Organs of the Immune System

A

Primary (generative) Immune Organs
- bone marrow
- thymus
“generative = required for the generation of T lymphocytes. They are born in the bone, but without a thymus, we don’t have functional T lymphocytes or adaptive immune system. Because the activation of B lymphocytes depends on help from T lymphocytes. B system would be much less effective”

Secondary (effector) Immune Organs
- peripheral MALT (including tonsils)
- lymph nodes
- spleen
- liver

31
Q

Thymus

A

“We need the thymus to educate the naive lymphocytes that come out of the marrow and make them functional. Learns to not recognize things that belong to the body. Filter out the T cells that are self-reactive. Compartmentalize those lymphocytes so they don’t get out into the rest of the body, otherwise autoimmune disease.”

Thymocytes (T-lymphocytes) acquire immunocompetence by learning to recognize non-self molecules presented on MHC-I or MHC-II

The blood-thymus-barrier traps naive thymocytes in thymic cortex. Epithelioreticular cells presents a barrier to their entering the medulla, and to reentering the circulation.

32
Q

Thymic embryology

A

The thymic stroma is derived from endoderm at the level of the 3rd pharyngeal pouch, and is induced to form by interactions with ectomesenchyme & ectoderm.

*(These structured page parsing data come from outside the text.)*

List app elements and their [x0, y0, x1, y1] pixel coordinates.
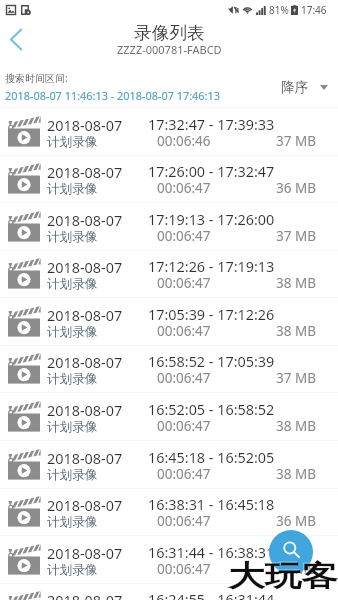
- staticText: 17:26:00 - 17:32:47: [148, 162, 275, 182]
- button[interactable]: 2018-08-07: [0, 345, 338, 393]
- staticText: 16:52:05 - 16:58:52: [148, 400, 275, 420]
- staticText: 00:06:47: [157, 417, 211, 435]
- staticText: 2018-08-07: [47, 353, 123, 373]
- staticText: 计划录像: [47, 229, 98, 245]
- staticText: 计划录像: [47, 514, 98, 530]
- staticText: 计划录像: [47, 419, 98, 435]
- staticText: 计划录像: [47, 467, 98, 483]
- staticText: 38 MB: [276, 417, 316, 435]
- staticText: 36 MB: [276, 179, 316, 197]
- staticText: ZZZZ-000781-FABCD: [117, 42, 222, 57]
- staticText: 38 MB: [276, 274, 316, 292]
- staticText: 2018-08-07 11:46:13 - 2018-08-07 17:46:1…: [5, 88, 220, 103]
- staticText: 00:06:47: [157, 369, 211, 387]
- staticText: 38 MB: [276, 322, 316, 340]
- staticText: 00:06:47: [157, 560, 211, 578]
- button[interactable]: 2018-08-07: [0, 393, 338, 441]
- staticText: 00:06:47: [157, 179, 211, 197]
- staticText: 搜索时间区间:: [5, 71, 68, 85]
- staticText: 37 MB: [276, 227, 316, 245]
- button[interactable]: Back: [2, 25, 30, 53]
- staticText: 37 MB: [276, 132, 316, 150]
- staticText: 2018-08-07: [47, 496, 123, 516]
- staticText: 大玩客: [227, 557, 337, 594]
- staticText: 37 MB: [276, 369, 316, 387]
- staticText: 2018-08-07: [47, 211, 123, 231]
- staticText: 81%: [269, 3, 289, 17]
- staticText: 17:12:26 - 17:19:13: [148, 257, 275, 277]
- staticText: 2018-08-07: [47, 544, 123, 564]
- staticText: 00:06:47: [157, 274, 211, 292]
- button[interactable]: 2018-08-07: [0, 298, 338, 346]
- staticText: 00:06:47: [157, 227, 211, 245]
- staticText: 17:46: [301, 3, 327, 17]
- staticText: 计划录像: [47, 134, 98, 150]
- staticText: 17:32:47 - 17:39:33: [148, 115, 275, 135]
- staticText: 00:06:47: [157, 465, 211, 483]
- staticText: 2018-08-07: [47, 591, 123, 600]
- staticText: 降序: [281, 79, 309, 96]
- staticText: 2018-08-07: [47, 306, 123, 326]
- staticText: 17:05:39 - 17:12:26: [148, 305, 275, 325]
- staticText: 计划录像: [47, 324, 98, 340]
- staticText: 16:58:52 - 17:05:39: [148, 352, 275, 372]
- staticText: 2018-08-07: [47, 163, 123, 183]
- staticText: 16:45:18 - 16:52:05: [148, 448, 275, 468]
- staticText: 17:19:13 - 17:26:00: [148, 210, 275, 230]
- staticText: 16:38:31 - 16:45:18: [148, 495, 275, 515]
- button[interactable]: 2018-08-07: [0, 583, 338, 600]
- button[interactable]: 2018-08-07: [0, 203, 338, 251]
- staticText: 计划录像: [47, 181, 98, 197]
- staticText: 00:06:46: [157, 132, 211, 150]
- button[interactable]: 2018-08-07: [0, 441, 338, 489]
- staticText: 计划录像: [47, 276, 98, 292]
- staticText: 2018-08-07: [47, 449, 123, 469]
- staticText: 2018-08-07: [47, 116, 123, 136]
- staticText: 00:06:47: [157, 512, 211, 530]
- button[interactable]: 2018-08-07: [0, 536, 338, 584]
- staticText: 16:24:55 - 16:31:44: [148, 590, 275, 600]
- button[interactable]: 降序: [281, 79, 328, 96]
- staticText: 38 MB: [276, 560, 316, 578]
- staticText: 大玩客: [228, 558, 338, 595]
- staticText: 计划录像: [47, 562, 98, 578]
- staticText: 16:31:44 - 16:38:31: [148, 543, 275, 563]
- staticText: 38 MB: [276, 465, 316, 483]
- button[interactable]: 2018-08-07: [0, 488, 338, 536]
- staticText: 36 MB: [276, 512, 316, 530]
- button[interactable]: 2018-08-07: [0, 108, 338, 156]
- staticText: 2018-08-07: [47, 258, 123, 278]
- staticText: 2018-08-07: [47, 401, 123, 421]
- button[interactable]: Search: [269, 530, 313, 574]
- staticText: 录像列表: [134, 22, 205, 44]
- staticText: 00:06:47: [157, 322, 211, 340]
- button[interactable]: 2018-08-07: [0, 250, 338, 298]
- staticText: 计划录像: [47, 371, 98, 387]
- button[interactable]: 2018-08-07: [0, 155, 338, 203]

Failure of thymus to develop causes DiGeorge syndrome – affected individuals have no T-cells & lack adaptive immunity

33
Q

Thymic aging (“involution”)

A

The thymus is most active in childhood. In senescence, its T-cell parenchyma is largely replaced by adipose tissue.

34
Q

Thymic hormones

A

Bottom line: the education of T cells from the thymus is dependent on hormonal axes especially growth hormone and thyroid hormones

35
Q

The Thymic Epithelial Compartment

A

The cortex and medulla are epithelial-derived compartments, much like the brain.

ERCs (epithelial reticular cell) form the stroma and create the extracellular spaces in which thymocytes circulate.

ERCs are ”nurse” (or maybe “teacher”) cells for the thymocytes

“Thymus is adventitial. There is a capsule. The epithelioid ball/layer of cells surrounds the other cells (thymocytes…)”

36
Q

Blood thymus barrier

A

The BTB is made by the ERCs.

In order for a thymocyte to get out from the medulla back into the circulation, it has to be let out from the cells in an analogous way to the way the astrocytes do it in the brain

ERCs (epithelial reticular cells) guard the entrance to the cortex, the entrance to the medulla, and create a perivascular space (PVS) between them and the medullary venules.

“The perivascular compartment is analogous the the geometry in the brain”

37
Q

Epithelioreticular Cells (ERCs)

A

There are many different functional types of ERCs. The distinctions between them are poorly understood. They all look the same in standard stains.

Type 1 - cortical epithelioreticulum
Type 3 - cortical/medullary border
Type 5 - medullary
*Type 6 - associated with Hassall’s corpuscles

38
Q

Positive and Negative selection

A

“Cortex and medulla are distinctly different. What is the thymus doing with these naive thymocytes? + and - selection”

“positive” selection happens in thymic
cortex - assurance that TCR is functional and can recognize antigen.

positive selection is a prerequisite for specification of fate as Th or Tc

“negative” selection occurs in the thymic medulla - assures the antigen is not a “self” antigen.

Only immunocompetent cells are allowed access to the perivascular space.

All other thymocytes are phagocytosed by thymic macrophages.